Numa situação como essa, não cabe aos dirigentes clamar aos manifestantes por passividade e respeito aos limites que as autoridades e sua polícia querem nos impor. Pelo contrário, precisamos estimular a resistência e a rebeldia contra a injustiça que ali se estava tentando fazer. Trata-se de algo muito simples, mas muito importante: os trabalhadores têm o direito de se defender dos desmandos das autoridades e da violência policial.

E isso não é só um direito. É uma necessidade, pois o capitalismo impõe, por sua própria natureza, uma degradação cada vez maior às condições de vida da classe trabalhadora. Para garantir isso, usa cada vez mais, e com mais violência, a repressão policial para conter as demandas dos trabalhadores e trabalhadoras. Se a nossa classe não organiza a sua autodefesa, estará cada vez mais impossibilitada de defender suas necessidades e interesses frente à ganancia por lucro dos bancos e das grandes empresas.

Nem eu, nem os manifestantes que estavam em Brasília somos a favor de causar danos ao patrimônio público como se isso fosse uma coisa boa. Não é. Pelo contrário, queremos que os operários e o povo pobre assumam o governo do país, o controle de todo o patrimônio e o coloque a serviço de atender às necessidades do povo. O que disseminou violência e causou danos foi a arrogância, o desrespeito e a violência com que as autoridades trataram os manifestantes. Se o Congresso Nacional já tivesse parado as reformas, como exige a ampla maioria da população (eles não são representantes do povo?), nada disso teria acontecido. Se Temer já tivesse procurado o caminho de casa (para não dizer da cadeia), nada disso teria acontecido. Não querem respeitar a vontade do povo nem admitir nosso direito a protestar contra eles.

Um exemplo a ser seguido

Na verdade, da mesma forma que aqueles operários nos anos 1970 e 80, os manifestantes que estiveram em Brasília e enfrentaram a truculência policial para defender seus direitos – não só os milhares de trabalhadores, trabalhadoras e jovens da CSP-Conlutas, mas também os da Força Sindical, da UGT, da NCST, da CUT, da CTB que participaram da resistência – estão de parabéns.
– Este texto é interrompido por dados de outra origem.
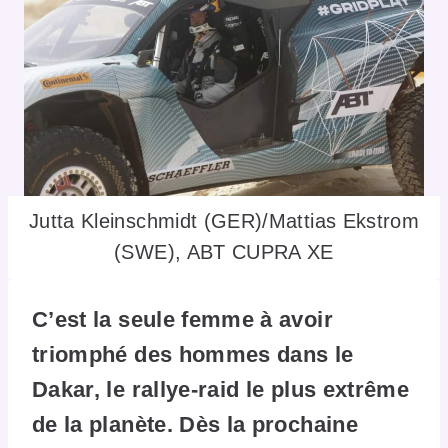
Jutta Kleinschmidt (GER)/Mattias Ekstrom
(SWE), ABT CUPRA XE
C’est la seule femme à avoir
triomphé des hommes dans le
Dakar, le rallye-raid le plus extrême
de la planète. Dès la prochaine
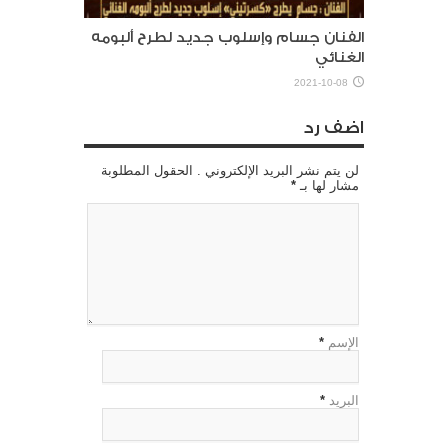
الفنان جسام وإسلوب جديد لطرح ألبومه
الغنائي
2021-10-08
اضف رد
لن يتم نشر البريد الإلكتروني . الحقول المطلوبة
مشار لها بـ
*
الإسم
*
البريد
*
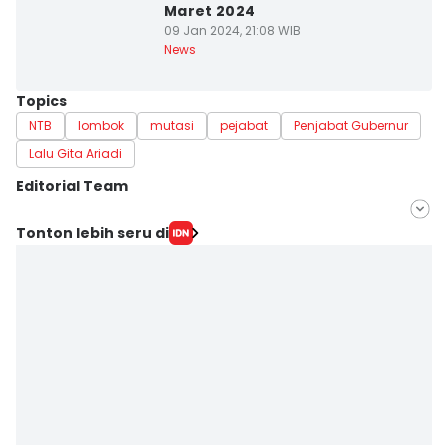
Maret 2024
09 Jan 2024, 21:08 WIB
News
Topics
NTB
lombok
mutasi
pejabat
Penjabat Gubernur
Lalu Gita Ariadi
Editorial Team
Editor
Tonton lebih seru di
Linggauni -
Editor
Muhammad Nasir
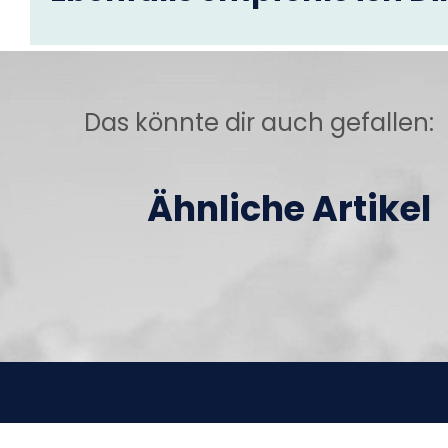
Das könnte dir auch gefallen:
Ähnliche Artikel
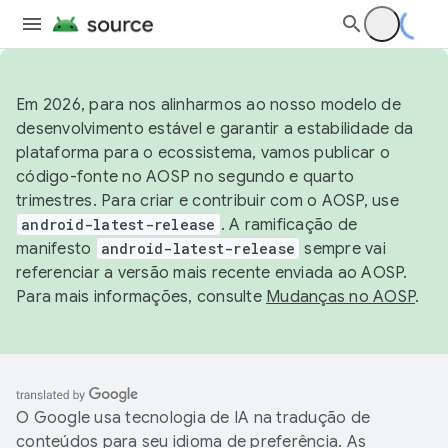
Em 2026, para nos alinharmos ao nosso modelo de
desenvolvimento estável e garantir a estabilidade da
plataforma para o ecossistema, vamos publicar o
código-fonte no AOSP no segundo e quarto
trimestres. Para criar e contribuir com o AOSP, use
android-latest-release
. A ramificação de
manifesto
android-latest-release
sempre vai
referenciar a versão mais recente enviada ao AOSP.
Para mais informações, consulte
Mudanças no AOSP
.
O Google usa tecnologia de IA na tradução de
conteúdos para seu idioma de preferência. As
Deram uma linda demonstração da disposição e determinação que está presente em toda a nossa classe e em todo o país, afirmando bem alto: Não passarão! Não aceitaremos que tirem nossos direitos e continuem a roubar nosso país e o futuro de nossos filhos! E não vai haver violência ou truculência policial que nos desvie desse objetivo. Essa é a razão pela qual, por todo lado, dentro das fábricas, das obras da construção civil, nos bairros populares, é tão grande o apoio à manifestação que fizemos neste 24 de maio.

24 de maio: o oposto da tática Black Bloc

Por fim, abro parênteses para registrar que o autor dessas notas sempre foi e continua a ser frontalmente contrário às táticas Black Bloc. Havia sim algumas pessoas entre os manifestantes em Brasília que adotam essa tática. Mas foram irrelevantes nos acontecimentos que lá se sucederam, como sempre ocorre quando a classe trabalhadora organizada resolve ela mesmo tomar o leme de sua luta. A tática Black Bloc, ao buscar o enfrentamento desvinculado da ação da classe trabalhadora e sem aceitar sua direção (e muitas vezes infiltrada por policiais), presta-se apenas a provocações que na maior parte das vezes ajuda a própria repressão.

O que ocorreu em Brasília foi uma ação da classe trabalhadora que – para protestar contra os ataques que o governo e o Congresso Nacional estão fazendo aos seus direitos – teve de se defender da violência policial que tentou impedi-la de exercer seu direito à manifestação, previsto na Constituição federal. Não tem nada a ver com a tática Black Bloc. Digo isso porque uma declaração atribuída a um importante dirigente do PT e ex-ministro do governo Lula, publicada neste sábado, 27, no site do jornal O Estado de São Paulo, equiparou os manifestantes de Brasília aos Black Bloc. Provavelmente, ele não esteve lá. Com certeza não sabe o que está falando.

Agora é Greve Geral de 48 horas

Agora, independentemente das opiniões que cada um de nós pode ter sobre os temas tratados nessas notas, precisamos fortalecer a unidade e fortalecer a luta da nossa classe.

Precisamos marcar, urgente, uma nova Greve Geral, de 48 horas, para enterrar de vez as reformas da Previdência e trabalhista, a terceirização, e botar para fora Temer, seu governo e este Congresso Nacional cheio de corruptos.